Requirement: Reproduce the whole listing word for word. Leave every image out.

Given records:
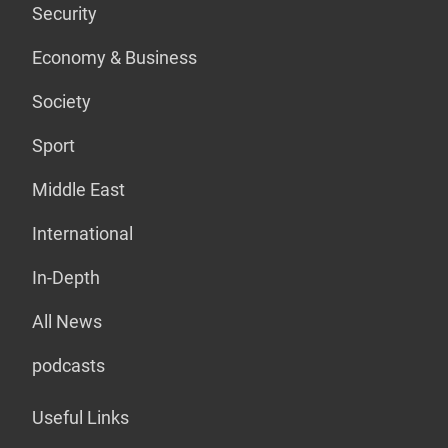
Security
Economy & Business
Society
Sport
Middle East
International
In-Depth
All News
podcasts
Useful Links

Result for this exercise:
Security
Economy & Business
Society
Sport
Middle East
International
In-Depth
All News
podcasts
Useful Links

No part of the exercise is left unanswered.